La carte d’identité pour s’inscrire sur les médias sociaux, ou le durcissement des intermédiaires d’identité souples

Les internets se sont insurgés, comme il était prévisible, suite à la proposition de l’élu d’extrême-extrême droite français Eric Ciotti : imposer « la carte d’identité pour s’inscrire sur les réseaux sociaux ». Je pourrais me joindre au concert de critique qui a accueilli cet énième bêlement de partisan de l’identification forcée comme outil de « civilisation d’internet » via une politique des « vrais noms ».

Mais à ce stade, ma modeste proposition se limite à encourager toute personne intéressée à (re)lire l’article de Zarsky & de Andrade (2013) Regulating electronic identity intermediaries. Selon les auteurs le processus d’identification passe de manière générale par la définition du rôle des « intermédiaires d’identité ». (Ce n’est pas une nouveauté : il y a une vaste littérature sur les documents d’identité et leurs intermédiaires en histoire). Les intermédiaires d’identité participent à la « création, l’authentification, la vérification et l’accompagnement d’identités stables par lesquelles nous interagissons, envoyons et recevons de l’information en ligne, et, aussi bien, structurent notre identité et notre personnalité » (2013 : 1339). L’activité d’intermédiation est cruciale car elle met en évidence le rôle politique grandissant d’acteurs allant de l’État au secteur privé.

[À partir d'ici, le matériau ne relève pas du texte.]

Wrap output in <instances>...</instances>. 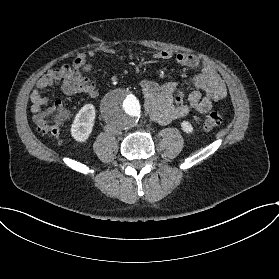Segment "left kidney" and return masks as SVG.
Listing matches in <instances>:
<instances>
[{
  "instance_id": "obj_1",
  "label": "left kidney",
  "mask_w": 279,
  "mask_h": 279,
  "mask_svg": "<svg viewBox=\"0 0 279 279\" xmlns=\"http://www.w3.org/2000/svg\"><path fill=\"white\" fill-rule=\"evenodd\" d=\"M181 130L186 133L187 135H193L194 134V127L192 123L188 120H182L180 123Z\"/></svg>"
}]
</instances>
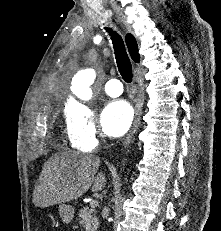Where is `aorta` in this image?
I'll use <instances>...</instances> for the list:
<instances>
[{
    "mask_svg": "<svg viewBox=\"0 0 221 231\" xmlns=\"http://www.w3.org/2000/svg\"><path fill=\"white\" fill-rule=\"evenodd\" d=\"M96 78L93 69H86L78 72L73 80L71 90L81 100H90L92 98V90L90 86Z\"/></svg>",
    "mask_w": 221,
    "mask_h": 231,
    "instance_id": "762f6f07",
    "label": "aorta"
}]
</instances>
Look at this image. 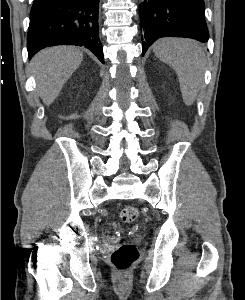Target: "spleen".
Listing matches in <instances>:
<instances>
[{
	"mask_svg": "<svg viewBox=\"0 0 245 300\" xmlns=\"http://www.w3.org/2000/svg\"><path fill=\"white\" fill-rule=\"evenodd\" d=\"M153 52L175 70L183 101L192 105L203 81L205 54L202 47L189 39L164 38L155 43Z\"/></svg>",
	"mask_w": 245,
	"mask_h": 300,
	"instance_id": "1",
	"label": "spleen"
}]
</instances>
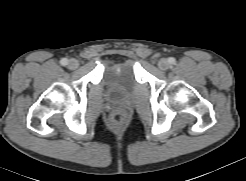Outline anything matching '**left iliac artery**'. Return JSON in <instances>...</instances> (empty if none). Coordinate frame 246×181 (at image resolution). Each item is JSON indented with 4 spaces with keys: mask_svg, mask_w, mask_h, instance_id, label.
<instances>
[{
    "mask_svg": "<svg viewBox=\"0 0 246 181\" xmlns=\"http://www.w3.org/2000/svg\"><path fill=\"white\" fill-rule=\"evenodd\" d=\"M168 61H169L170 64H175V62H176L175 58H173V57H170L168 59Z\"/></svg>",
    "mask_w": 246,
    "mask_h": 181,
    "instance_id": "left-iliac-artery-1",
    "label": "left iliac artery"
}]
</instances>
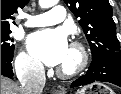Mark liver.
I'll use <instances>...</instances> for the list:
<instances>
[{
    "label": "liver",
    "instance_id": "6515ba94",
    "mask_svg": "<svg viewBox=\"0 0 121 94\" xmlns=\"http://www.w3.org/2000/svg\"><path fill=\"white\" fill-rule=\"evenodd\" d=\"M1 94H21V89L15 82L1 75Z\"/></svg>",
    "mask_w": 121,
    "mask_h": 94
}]
</instances>
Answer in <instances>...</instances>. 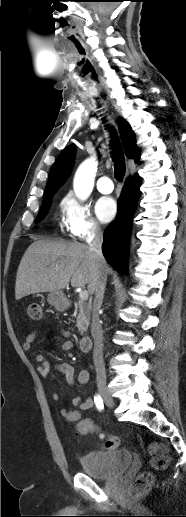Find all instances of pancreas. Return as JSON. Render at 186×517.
Instances as JSON below:
<instances>
[{
    "label": "pancreas",
    "instance_id": "1",
    "mask_svg": "<svg viewBox=\"0 0 186 517\" xmlns=\"http://www.w3.org/2000/svg\"><path fill=\"white\" fill-rule=\"evenodd\" d=\"M75 312L77 314V328L81 335L87 331L90 324L91 306L84 301H78L75 305Z\"/></svg>",
    "mask_w": 186,
    "mask_h": 517
}]
</instances>
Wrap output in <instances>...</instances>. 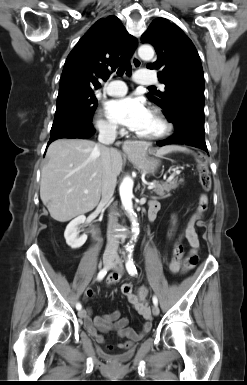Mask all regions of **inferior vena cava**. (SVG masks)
<instances>
[{
	"label": "inferior vena cava",
	"instance_id": "602c4592",
	"mask_svg": "<svg viewBox=\"0 0 247 385\" xmlns=\"http://www.w3.org/2000/svg\"><path fill=\"white\" fill-rule=\"evenodd\" d=\"M116 126L112 124H106L99 128L98 141L103 148L102 164H103V178H102V199L104 204H110L113 200V194L116 187L117 176L113 173L111 167V159L109 155L108 145L112 144L116 139ZM117 227L116 219L111 214L109 215L108 234H107V246L104 255H117L119 241L114 234V229Z\"/></svg>",
	"mask_w": 247,
	"mask_h": 385
}]
</instances>
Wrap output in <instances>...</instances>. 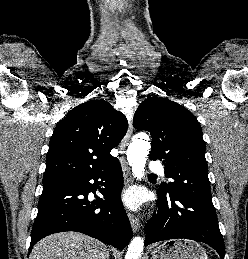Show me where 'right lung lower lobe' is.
<instances>
[{"label": "right lung lower lobe", "mask_w": 248, "mask_h": 259, "mask_svg": "<svg viewBox=\"0 0 248 259\" xmlns=\"http://www.w3.org/2000/svg\"><path fill=\"white\" fill-rule=\"evenodd\" d=\"M99 185L104 188L100 189ZM122 186L123 175L118 159L104 170L43 184L29 252L43 237L64 231L81 232L123 249L132 237V230L120 200ZM96 189L105 200L97 198V201L90 202L88 193H94Z\"/></svg>", "instance_id": "98d812e1"}]
</instances>
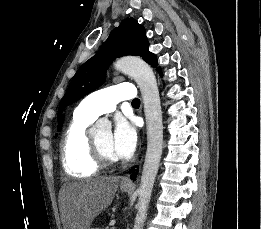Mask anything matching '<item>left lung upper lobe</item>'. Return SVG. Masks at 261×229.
<instances>
[{
    "label": "left lung upper lobe",
    "mask_w": 261,
    "mask_h": 229,
    "mask_svg": "<svg viewBox=\"0 0 261 229\" xmlns=\"http://www.w3.org/2000/svg\"><path fill=\"white\" fill-rule=\"evenodd\" d=\"M125 55L141 56L153 67L157 66L156 56L149 51L145 29L133 18L125 19L119 27L113 29L98 52L76 72L60 102L58 119L68 105L100 87L106 80L105 74L110 63ZM156 69L160 71V68Z\"/></svg>",
    "instance_id": "1"
}]
</instances>
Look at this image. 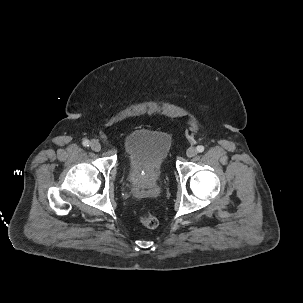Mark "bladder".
<instances>
[{"label":"bladder","mask_w":303,"mask_h":303,"mask_svg":"<svg viewBox=\"0 0 303 303\" xmlns=\"http://www.w3.org/2000/svg\"><path fill=\"white\" fill-rule=\"evenodd\" d=\"M172 147L170 134L153 129H135L124 143L129 179L147 186L160 176Z\"/></svg>","instance_id":"31cf9c89"}]
</instances>
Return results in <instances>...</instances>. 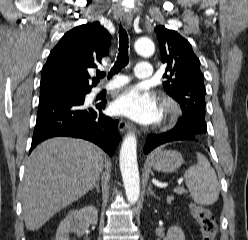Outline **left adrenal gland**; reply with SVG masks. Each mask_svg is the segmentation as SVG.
Here are the masks:
<instances>
[{
	"instance_id": "1",
	"label": "left adrenal gland",
	"mask_w": 248,
	"mask_h": 240,
	"mask_svg": "<svg viewBox=\"0 0 248 240\" xmlns=\"http://www.w3.org/2000/svg\"><path fill=\"white\" fill-rule=\"evenodd\" d=\"M146 195L147 196L152 195L153 197L158 199L157 195L151 189V183H149V186H148L147 191H146Z\"/></svg>"
}]
</instances>
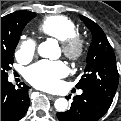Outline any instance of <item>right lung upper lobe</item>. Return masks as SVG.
<instances>
[{
  "instance_id": "1",
  "label": "right lung upper lobe",
  "mask_w": 121,
  "mask_h": 121,
  "mask_svg": "<svg viewBox=\"0 0 121 121\" xmlns=\"http://www.w3.org/2000/svg\"><path fill=\"white\" fill-rule=\"evenodd\" d=\"M29 11H17L11 14H8L1 18V28L9 26L11 23L20 20L21 18L27 16Z\"/></svg>"
}]
</instances>
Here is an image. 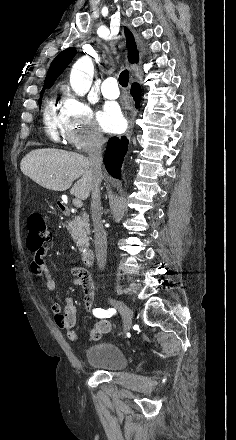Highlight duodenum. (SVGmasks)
I'll use <instances>...</instances> for the list:
<instances>
[{
    "label": "duodenum",
    "instance_id": "duodenum-1",
    "mask_svg": "<svg viewBox=\"0 0 236 440\" xmlns=\"http://www.w3.org/2000/svg\"><path fill=\"white\" fill-rule=\"evenodd\" d=\"M58 206H59L60 210L62 211V213H64V214L69 213V209H68L67 205L64 203V201H62V200L58 201ZM81 261L86 268H91L94 264L93 250L92 249L85 250L81 256Z\"/></svg>",
    "mask_w": 236,
    "mask_h": 440
}]
</instances>
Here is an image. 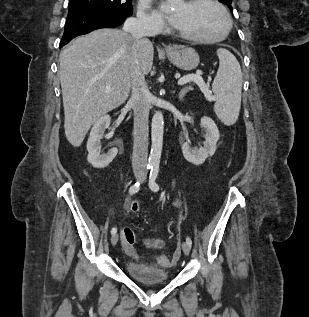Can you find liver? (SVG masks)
I'll use <instances>...</instances> for the list:
<instances>
[{
	"label": "liver",
	"instance_id": "1",
	"mask_svg": "<svg viewBox=\"0 0 309 317\" xmlns=\"http://www.w3.org/2000/svg\"><path fill=\"white\" fill-rule=\"evenodd\" d=\"M153 56L150 40H134L119 29L93 31L78 37L61 52L59 78L64 129L74 147L81 145L99 118L126 101L135 58L143 74H148Z\"/></svg>",
	"mask_w": 309,
	"mask_h": 317
}]
</instances>
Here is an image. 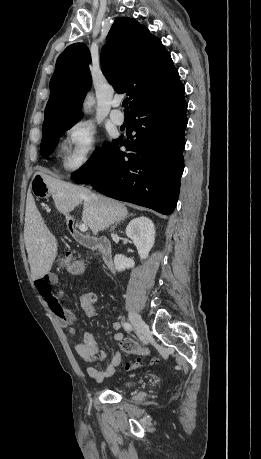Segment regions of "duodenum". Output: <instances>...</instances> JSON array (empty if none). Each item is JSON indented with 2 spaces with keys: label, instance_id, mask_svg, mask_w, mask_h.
<instances>
[{
  "label": "duodenum",
  "instance_id": "obj_1",
  "mask_svg": "<svg viewBox=\"0 0 261 459\" xmlns=\"http://www.w3.org/2000/svg\"><path fill=\"white\" fill-rule=\"evenodd\" d=\"M72 234L75 240L81 245L97 249L108 269L114 270L113 250L110 242L105 237H93L83 234L72 227Z\"/></svg>",
  "mask_w": 261,
  "mask_h": 459
}]
</instances>
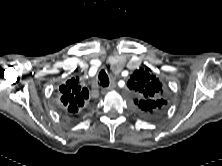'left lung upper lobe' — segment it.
<instances>
[{"label": "left lung upper lobe", "mask_w": 222, "mask_h": 166, "mask_svg": "<svg viewBox=\"0 0 222 166\" xmlns=\"http://www.w3.org/2000/svg\"><path fill=\"white\" fill-rule=\"evenodd\" d=\"M127 86L136 92L134 103L146 113H154L166 102L160 98L162 84L149 68L136 70L128 80Z\"/></svg>", "instance_id": "left-lung-upper-lobe-1"}]
</instances>
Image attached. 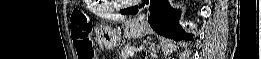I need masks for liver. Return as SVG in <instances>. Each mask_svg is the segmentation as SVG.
Masks as SVG:
<instances>
[{
  "label": "liver",
  "instance_id": "6515ba94",
  "mask_svg": "<svg viewBox=\"0 0 261 59\" xmlns=\"http://www.w3.org/2000/svg\"><path fill=\"white\" fill-rule=\"evenodd\" d=\"M100 17L111 20L113 22L125 21L126 17L119 14H99Z\"/></svg>",
  "mask_w": 261,
  "mask_h": 59
}]
</instances>
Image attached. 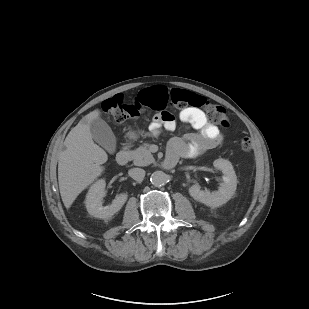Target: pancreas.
<instances>
[{
  "instance_id": "1",
  "label": "pancreas",
  "mask_w": 309,
  "mask_h": 309,
  "mask_svg": "<svg viewBox=\"0 0 309 309\" xmlns=\"http://www.w3.org/2000/svg\"><path fill=\"white\" fill-rule=\"evenodd\" d=\"M147 144H143L139 148L129 152L130 159L136 166H147L154 162L153 155L147 148Z\"/></svg>"
}]
</instances>
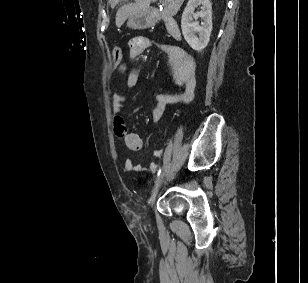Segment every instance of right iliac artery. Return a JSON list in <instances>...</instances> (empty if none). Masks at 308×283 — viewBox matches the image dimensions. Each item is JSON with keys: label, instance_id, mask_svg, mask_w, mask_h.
Here are the masks:
<instances>
[{"label": "right iliac artery", "instance_id": "82829eb1", "mask_svg": "<svg viewBox=\"0 0 308 283\" xmlns=\"http://www.w3.org/2000/svg\"><path fill=\"white\" fill-rule=\"evenodd\" d=\"M160 173H161V168L157 172V177L160 175Z\"/></svg>", "mask_w": 308, "mask_h": 283}]
</instances>
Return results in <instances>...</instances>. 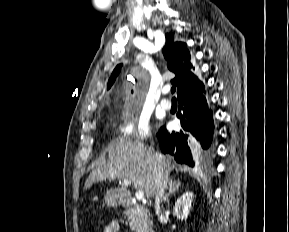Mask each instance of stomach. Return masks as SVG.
Returning a JSON list of instances; mask_svg holds the SVG:
<instances>
[{
	"instance_id": "obj_1",
	"label": "stomach",
	"mask_w": 289,
	"mask_h": 232,
	"mask_svg": "<svg viewBox=\"0 0 289 232\" xmlns=\"http://www.w3.org/2000/svg\"><path fill=\"white\" fill-rule=\"evenodd\" d=\"M105 201L108 206H113L121 201V196L116 194L115 191H109L105 197Z\"/></svg>"
}]
</instances>
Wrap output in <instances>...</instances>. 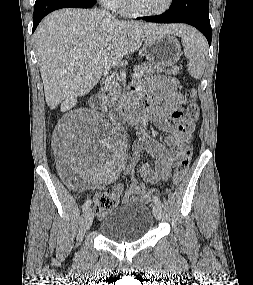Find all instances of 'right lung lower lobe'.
Segmentation results:
<instances>
[{"mask_svg":"<svg viewBox=\"0 0 253 285\" xmlns=\"http://www.w3.org/2000/svg\"><path fill=\"white\" fill-rule=\"evenodd\" d=\"M96 3V0H36L34 6V16H33V30L35 31L39 22L50 12L65 8V7H75V8H90Z\"/></svg>","mask_w":253,"mask_h":285,"instance_id":"obj_1","label":"right lung lower lobe"}]
</instances>
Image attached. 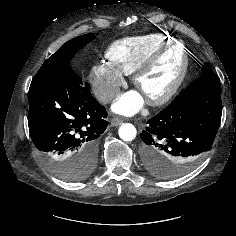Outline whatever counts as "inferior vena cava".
Segmentation results:
<instances>
[{
  "mask_svg": "<svg viewBox=\"0 0 236 236\" xmlns=\"http://www.w3.org/2000/svg\"><path fill=\"white\" fill-rule=\"evenodd\" d=\"M117 95L116 91H108L100 95L99 100L103 103H108L112 101Z\"/></svg>",
  "mask_w": 236,
  "mask_h": 236,
  "instance_id": "1",
  "label": "inferior vena cava"
}]
</instances>
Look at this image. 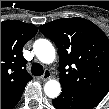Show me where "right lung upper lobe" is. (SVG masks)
<instances>
[{
	"label": "right lung upper lobe",
	"mask_w": 109,
	"mask_h": 109,
	"mask_svg": "<svg viewBox=\"0 0 109 109\" xmlns=\"http://www.w3.org/2000/svg\"><path fill=\"white\" fill-rule=\"evenodd\" d=\"M37 31L36 26L18 20L1 22V100L31 80L22 49Z\"/></svg>",
	"instance_id": "right-lung-upper-lobe-1"
}]
</instances>
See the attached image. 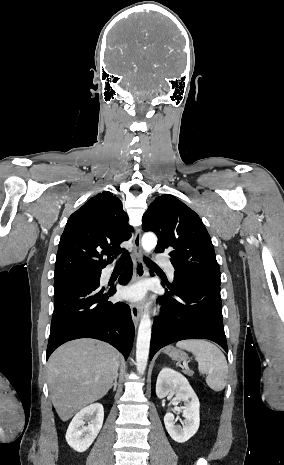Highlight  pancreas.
Wrapping results in <instances>:
<instances>
[{
  "label": "pancreas",
  "mask_w": 284,
  "mask_h": 465,
  "mask_svg": "<svg viewBox=\"0 0 284 465\" xmlns=\"http://www.w3.org/2000/svg\"><path fill=\"white\" fill-rule=\"evenodd\" d=\"M185 375H189V377H192L194 371H184Z\"/></svg>",
  "instance_id": "cf45deb5"
}]
</instances>
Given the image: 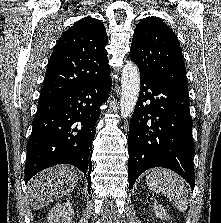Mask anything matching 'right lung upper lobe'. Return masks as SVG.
<instances>
[{"mask_svg": "<svg viewBox=\"0 0 221 223\" xmlns=\"http://www.w3.org/2000/svg\"><path fill=\"white\" fill-rule=\"evenodd\" d=\"M105 27L90 16L70 27L58 40L45 73L40 101L70 92L106 73Z\"/></svg>", "mask_w": 221, "mask_h": 223, "instance_id": "cb5924a9", "label": "right lung upper lobe"}]
</instances>
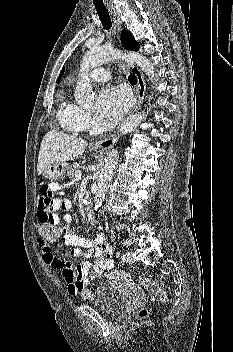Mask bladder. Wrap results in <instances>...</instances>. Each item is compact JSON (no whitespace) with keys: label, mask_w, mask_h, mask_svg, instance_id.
Returning <instances> with one entry per match:
<instances>
[{"label":"bladder","mask_w":233,"mask_h":352,"mask_svg":"<svg viewBox=\"0 0 233 352\" xmlns=\"http://www.w3.org/2000/svg\"><path fill=\"white\" fill-rule=\"evenodd\" d=\"M124 295L108 283L100 284L92 300V306L97 310L108 314H117L125 305Z\"/></svg>","instance_id":"1"}]
</instances>
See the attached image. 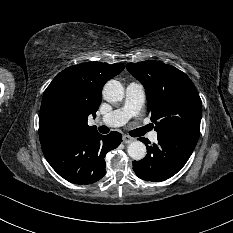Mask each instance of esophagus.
I'll return each instance as SVG.
<instances>
[{
  "instance_id": "obj_1",
  "label": "esophagus",
  "mask_w": 233,
  "mask_h": 233,
  "mask_svg": "<svg viewBox=\"0 0 233 233\" xmlns=\"http://www.w3.org/2000/svg\"><path fill=\"white\" fill-rule=\"evenodd\" d=\"M122 141H123V143H125V144H129V143H131V142L134 141V138H132V137H130V136H128V135H124V136L122 137Z\"/></svg>"
}]
</instances>
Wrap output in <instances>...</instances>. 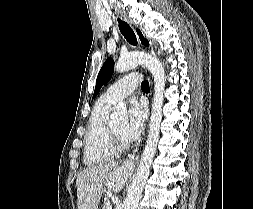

Il existe différentes catégories d’acteurs remplissant ce rôle d’intermédiaires d’identification. Ils se succèdent dans le temps. Historiquement, le premier intermédiaire d’identité est l’Etat (ex. obligations légales d’enregistrement des naissances, données biométriques, participation à la statistique publique [recensements…], authentification des actes légaux). L’État institue une identification «dure», dont la contrainte majeure est la nécessité pour la personne qui s’identifie de se trouver en présence physique de l’intermédiaire d’identité.

Avec le temps, d’autres intermédiaires se sont ajoutés à l’Etat : banques, compagnies téléphoniques, assurances, fournisseurs d’électricité… (Ex. Une carte bleue ou une facture de votre fournisseur d’énergie peuvent dans plusieurs situations valider une identifications formelle). Cette deuxième catégorie d’intermédiaires a souvent assoupli les modalités de mise en présence des sujets candidats à l’identification. Une rencontre physique est toujours présupposée mais les lieux sont variables (pas forcément dans un bureau étatique mais par ex chez vous).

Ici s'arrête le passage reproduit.